My mom was a nutritionist- always fit, always thin, and I.... Well, the thinnest I've ever been was when I was five years old. I hated myself. I would starve myself and then eventually give up after about a day and a half later, gourging out on food, and then feeling bad that I ate two pieces of cake and cookies.
My Mom never knew about any of this- I would just take a bite or two at dinner and secretly chop up my food so it looked like I ate some. I always thought girls who starved themselves were stupid, and I didn't really count myself as a starver, I would just not eat a lot (possibly like a cheese stick for lunch and half a piece of chicken for dinner), so I would get thinner. This method never worked. I hated going to school and hearing kids say, "When you hit the ground, the earth shakes" I hated girls for whispering to their friends barely loud enough to say, "When she sneezes, she gets a double chin." I tried diets of all kind, I tried going on no-carbs for two weeks, and nothing worked. I heard about lipo-suction and when I asked my Mom one day how old you had to be and that I wanted it, she laughed and goes, "Hey, just eat right and stay away from sweets!" Well, when you're a chocoholic like me, it was hard to "just stay away from sweets."
After the bullying got worse and worse at school, I transferred schools, because I couldn't take their non-stop harrassment, and things started to change for me. I became addicted to working out and even though I still liked sweets, I managed to eat them in moderation. I became fit and healthy, and even though my main goal in life was to become "skinny" (and some days when I'm feeling sad I still feel that way), I decided to make up a better goal: To become fit.
My advice to girls is: Stop dieting, and DON'T worry about counting pounds! I always had the attitude of, "by next week, I want to have dropped three pounds," but nothing ever worked.

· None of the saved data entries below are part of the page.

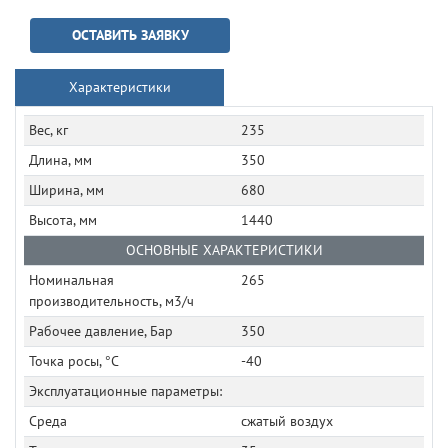
ОСТАВИТЬ ЗАЯВКУ
Характеристики
Вес, кг
235
Длина, мм
350
Ширина, мм
680
Высота, мм
1440
ОСНОВНЫЕ ХАРАКТЕРИСТИКИ
Номинальная
265
производительность, м3/ч
Рабочее давление, Бар
350
Точка росы, °C
-40
Эксплуатационные параметры:
Среда
сжатый воздух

After a vigorous low-carb diet, I gained about five pounds back, so dieting didn't work out with me. I just decided one day to hop on a treadmill and start running. Next thing I know, I look down and see that I've already ran a mile. It was thrilling and it got me excited to keep working out.
I know I had an eating-disorder at one point on my life, because I felt like food was the ultimate enemy that just made people fat, but I overcame it and I believe so can you.